The two terms in total

Taking together the above rambings, for the edge $(i,j)$ we get:

\begin{equation} \partial_t^2 A_K\big|_{(i,j)} = 16\left[\binom{N-2}{K-2} - \binom{N-2}{K-1}\right] \left[(h_{ij}^{xx} - h_{ij}^{yy})^2 + (h_{ij}^{xy} + h_{ij}^{yx})^2\right]. \end{equation}

Sum it up over all edges and we have the final result.

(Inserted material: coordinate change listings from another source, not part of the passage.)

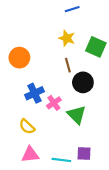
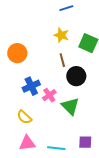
purple square: (84, 153) -> (85, 142), moved

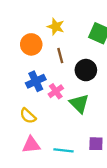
yellow star: (61, 35) -> (56, 27), moved
orange circle: (17, 53) -> (31, 44), moved
brown line: (62, 60) -> (60, 56), moved

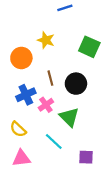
brown line: (60, 56) -> (50, 78), moved
cyan line: (64, 150) -> (54, 142), moved, turned 36

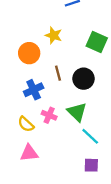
pink cross: (46, 105) -> (49, 115), moved, turned -32
cyan line: (54, 142) -> (90, 136), moved
purple square: (86, 157) -> (91, 165), moved

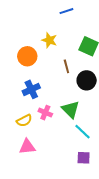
brown line: (58, 73) -> (66, 66), moved
black circle: (84, 79) -> (87, 80), moved
yellow semicircle: (26, 124) -> (24, 121), turned -70

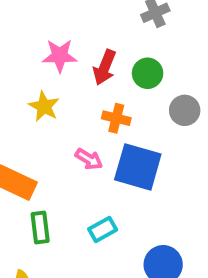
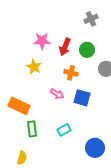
blue square: (138, 167) -> (82, 98), size x0.7

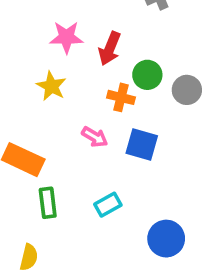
green circle: (87, 50) -> (147, 75), moved

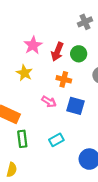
pink star: (66, 37) -> (33, 45), turned -30
green circle: (147, 75) -> (79, 54), moved

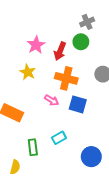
green circle: (79, 54) -> (81, 42), moved
orange cross: (64, 79) -> (66, 78), size x1.5
green rectangle: (22, 139) -> (33, 147), moved

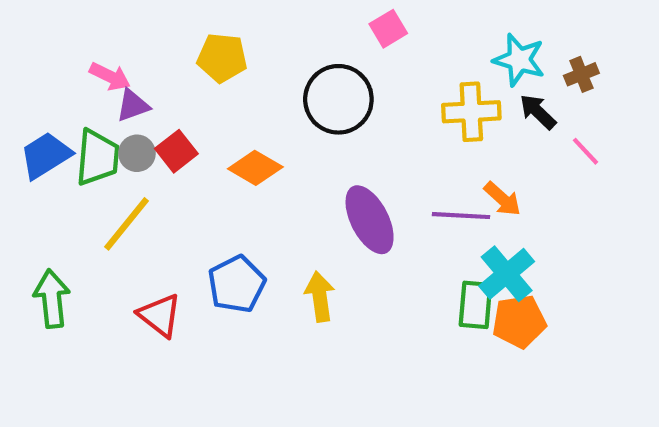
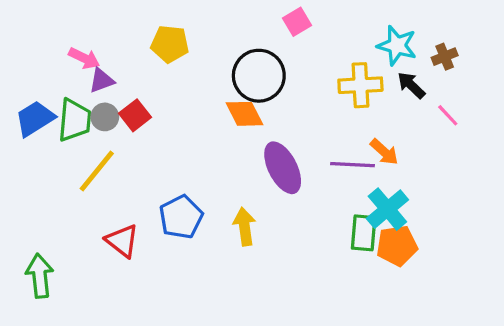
orange diamond: (255, 168) -> (245, 114), moved, turned 33
green arrow: (52, 299) -> (40, 276), moved

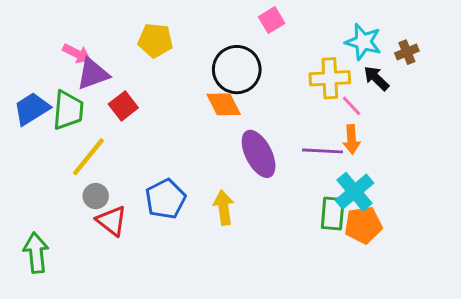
purple triangle: (102, 80) -> (93, 74), size x1.4
pink line: (448, 115) -> (352, 106), moved
gray circle: (105, 117) -> (96, 196), moved
orange arrow: (384, 152) -> (352, 139), turned 44

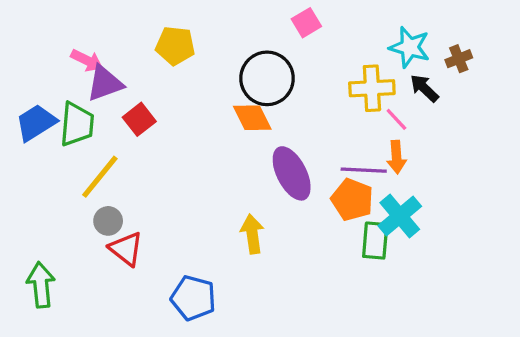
blue pentagon: (165, 199) -> (193, 298), moved, turned -30
orange pentagon: (363, 225) -> (352, 200), moved, turned 30

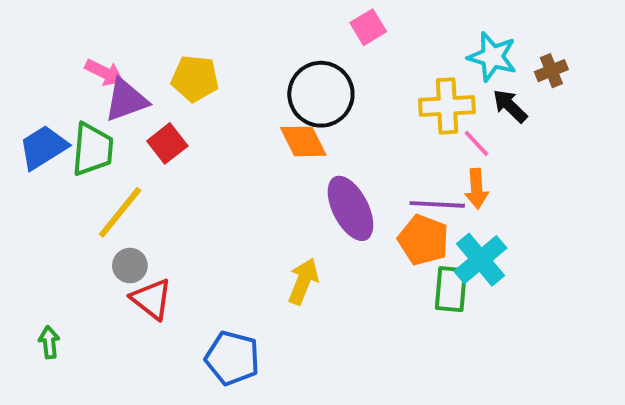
yellow pentagon: (175, 46) -> (195, 78), moved
yellow arrow: (252, 234) -> (303, 281), turned 30
green arrow: (41, 285) -> (49, 342), size x0.6

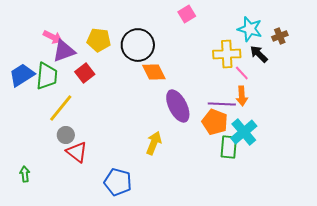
black circle: (321, 94) -> (138, 45), moved

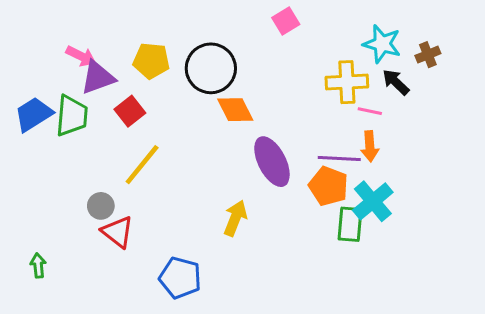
pink line: (242, 73) -> (370, 111), turned -35
yellow line: (61, 108) -> (142, 165), moved

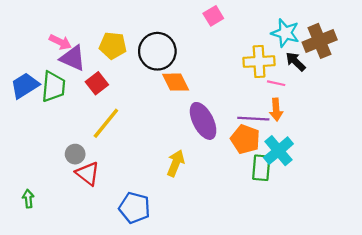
brown cross: (428, 55) -> (320, 41), size x1.8
purple triangle: (98, 78) -> (73, 58), turned 44

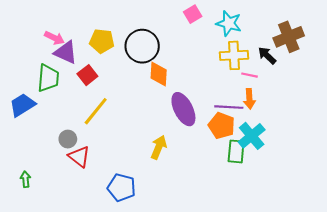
cyan star: (285, 33) -> (229, 23), moved
orange diamond: (176, 82) -> (159, 74), turned 30
blue trapezoid: (25, 86) -> (22, 105), moved

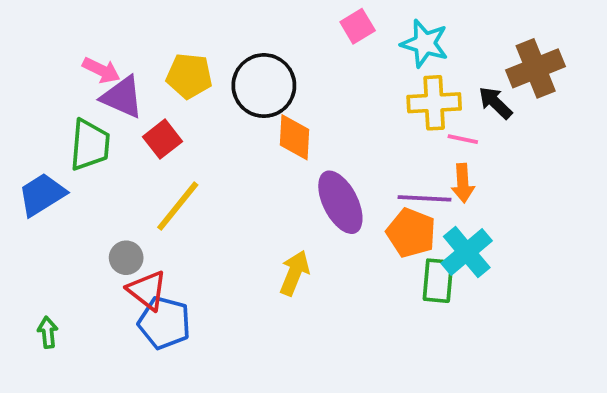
blue pentagon: (121, 188) -> (164, 323), moved

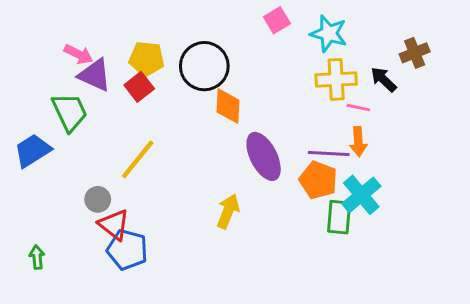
brown cross: (536, 68) -> (415, 53), size x0.7
red square: (162, 139) -> (139, 87), moved
green trapezoid: (90, 145) -> (70, 112), turned -30

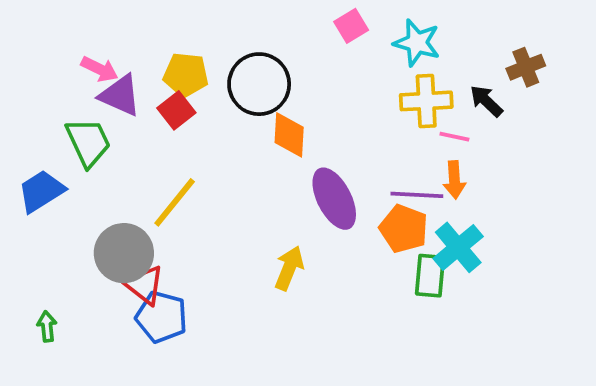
gray circle: (98, 199) -> (124, 253), size x1.8

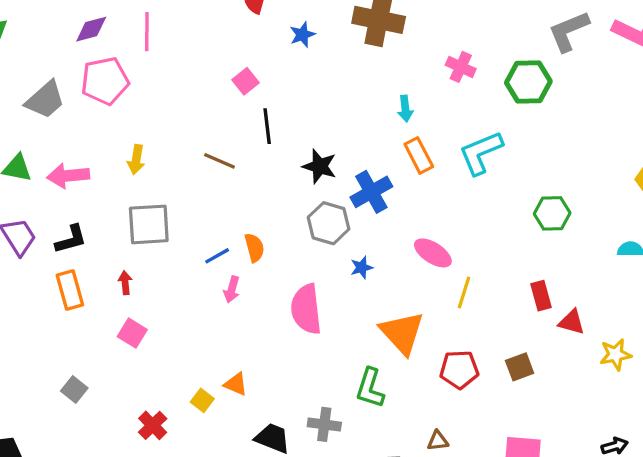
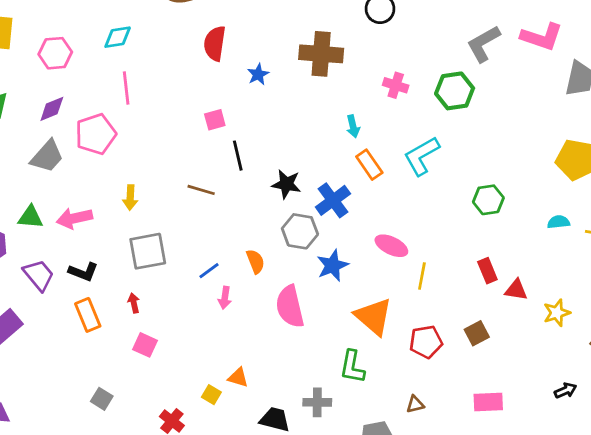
purple diamond: (91, 29) -> (52, 109), moved
pink square: (246, 81) -> (215, 120), turned 30
black L-shape: (71, 239) -> (83, 272), turned 44
orange semicircle: (254, 248) -> (255, 261), moved
blue star: (362, 267) -> (333, 265), size x1.6

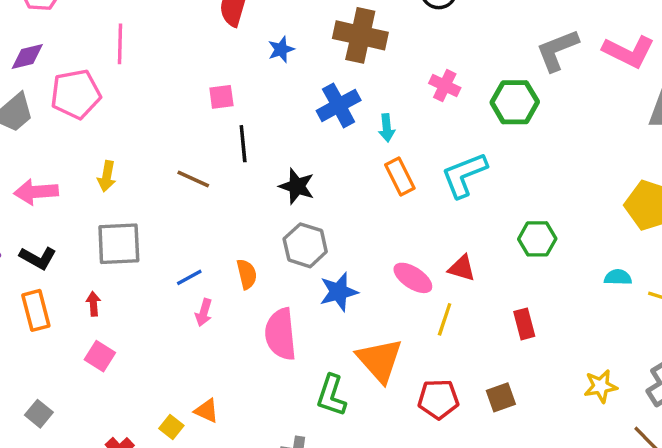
blue cross: (333, 200) -> (339, 105), moved
red triangle: (516, 290) -> (462, 268), moved
green L-shape: (352, 367) -> (331, 395), moved

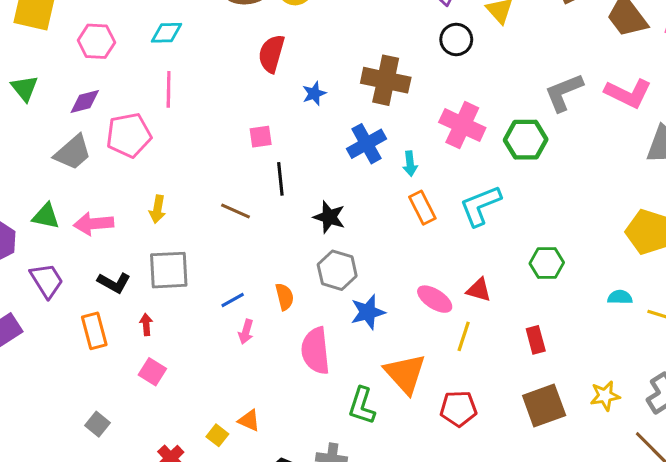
pink cross: (445, 86) -> (462, 125), size x1.6
black L-shape: (38, 258) -> (114, 283), moved
brown square: (501, 397) -> (544, 406), moved, size x1.6

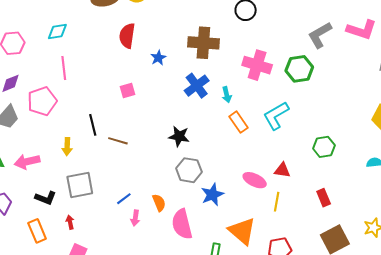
black line: (280, 179) -> (93, 125), moved
orange semicircle: (285, 297) -> (159, 203), moved

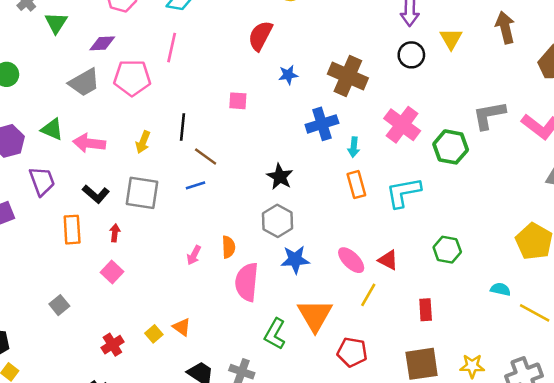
blue line: (124, 199) -> (196, 185), moved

As an addendum: Claude, when fed with the description of this problem, and asked to numerically find similar "difference-of-two-binomials" structure, provided me a script that apparently finds the same structure for 3rd derivatives (for 2- and 3-body Hamiltonians), and for higher order interactions and derivatives the universality breaks, and the values are spanned by several different integer sequences, multiplied by prefacts to be determined. Didn't verify it, treat as possible starting point for further calculations.